Mexica Tarot is a tarot project (paintings, not a deck) to be found at Etsy, by Chicome Itzquintli Amatlapalli, an artist in Mexico who is dedicated to the painting and craft of Mexica and Pre-Hispanic spirituality.
The paintings hold an extraordinary vibrancy and storytelling ability, but what my caught my eye, besides their beauty, was the excellent documentation of the artist’s thoughts as to how the images pertain to tarot, and how successfully the artist managed both the modernization and historical adaptations. Consider the description of the Five of Flints (swords) below. We can recognize immediately that the card’s concept is very much like the Waite Colman Smith execution—even while converting that concept to the artist’s own.
There are fully thirty five Tarot “stories” thus far, a mix of major arcana and minors (flints, hearts, staffs and Jade). A number of Aztec gods and legendary figures appear. Where one might think it a “stretch” to adapt a Mexican story to a tarot image, such as the Hanged Man, the artist does a credible job of relating story to story. In the case of the Hanged Man, a character named Tlacapiloa transforms himself through his own sacrifice into the Sun.
Very fine work indeed; a completed project would make as fine a book as it would a tarot deck. At the moment, reproductions of the paintings are available in a variety of sizes, and in some cases, original works are also available.

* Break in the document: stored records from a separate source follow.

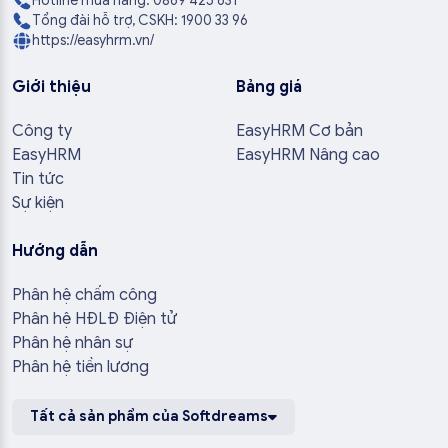
Hotline mua hàng: 0869 425 631
Tổng đài hỗ trợ, CSKH: 1900 33 96
https://easyhrm.vn/
Giới thiệu
Bảng giá
Công ty
EasyHRM Cơ bản
EasyHRM
EasyHRM Nâng cao
Tin tức
Sự kiện
Hướng dẫn
Phân hệ chấm công
Phân hệ HĐLĐ Điện tử
Phân hệ nhân sự
Phân hệ tiền lương
Tất cả sản phẩm của Softdreams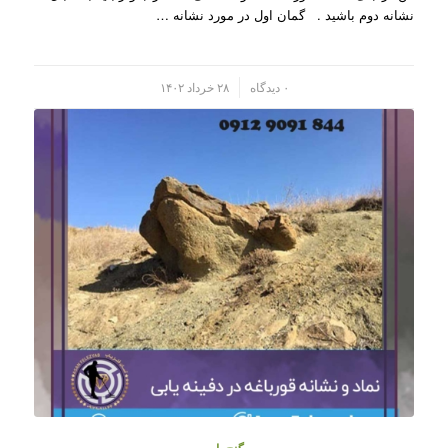
نشانه دوم باشید . گمان اول در مورد نشانه …
/
۰ دیدگاه
۲۸ خرداد ۱۴۰۲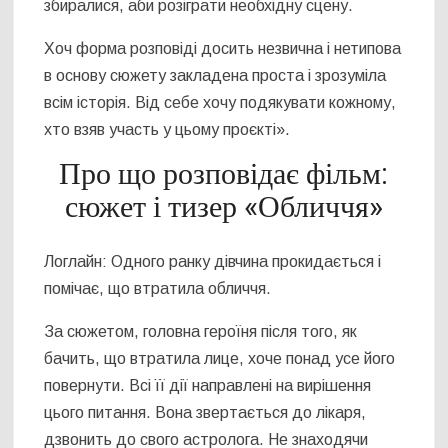
збиралися, аби розіграти необхідну сцену.
Хоч форма розповіді досить незвична і нетипова
в основу сюжету закладена проста і зрозуміла
всім історія. Від себе хочу подякувати кожному,
хто взяв участь у цьому проєкті».
Про що розповідає фільм:
сюжет і тизер «Обличчя»
Логлайн: Одного ранку дівчина прокидається і
помічає, що втратила обличчя.
За сюжетом, головна героїня після того, як
бачить, що втратила лице, хоче понад усе його
повернути. Всі її дії направлені на вирішення
цього питання. Вона звертається до лікаря,
дзвонить до свого астролога. Не знаходячи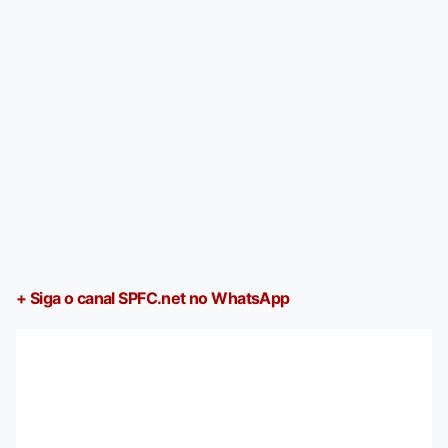
+ Siga o canal SPFC.net no WhatsApp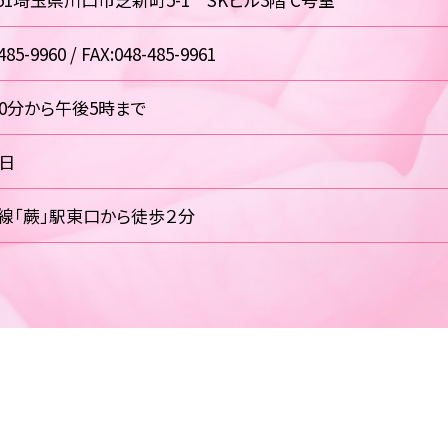
485-9960 / FAX:048-485-9961
30分から午後5時まで
祝日
線「蕨」駅東口から徒歩２分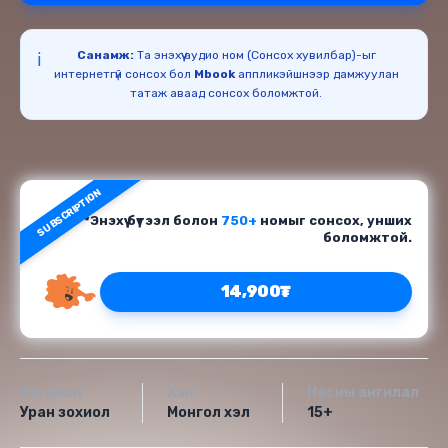
Санамж:
Та энэхүү аудио ном (Сонсох хувилбар)-ыг
ℹ️
интернетгүй сонсох бол
Mbook
аппликэйшнээр дамжуулан
татаж аваад сонсох боломжтой.
SUBSCRIPTION
*Энэхүү бүтээл болон
750+
номыг сонсох, унших
боломжтой.
14,900₮
Ангилал
Хэл
Насны ангилал
Уран зохиол
Монгол хэл
15+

A young man looks back at his conquered enemies, dressed in the Huastec uniform of an established warrior. His opponents weep and wander away, disconsolate. On the floor at their feet are two flints, and the warrior holds three more, which he has obviously taken from them. His costume is made of tiny precious quetzal feathers sewn to a thin cloth; a costly fabric which reflects his high status and great wealth. However, his regalia is also embroidered with crosses, symbolic of terror and distress. They are the crossroads, which in Mesoamerica represents misfortune, for at the crossroads the future is unknown, and is likely to be dark. At the crossroads dark spirits descend, such as the Tzitimime, the star demons, such as the one embroidered on his hat, who bring misfortune upon the innocent and undeserving. This card represents failure, degradation, defeat, and victory by unfair means. The warrior is ambitious, cruel, and deceitful. He seeks victory at any cost, without realising that the reward might not be worth the price. He seeks the fulfilment of his own ambition without regard to the cost to others. The defeated men faced an opponent who fought unfairly and ruthlessly. The Five of Flints warns of struggles greater than anticipated, of the knife in the back, the unfaithful lover, the opponent who, through unfair means, will do anything necessary to succeed.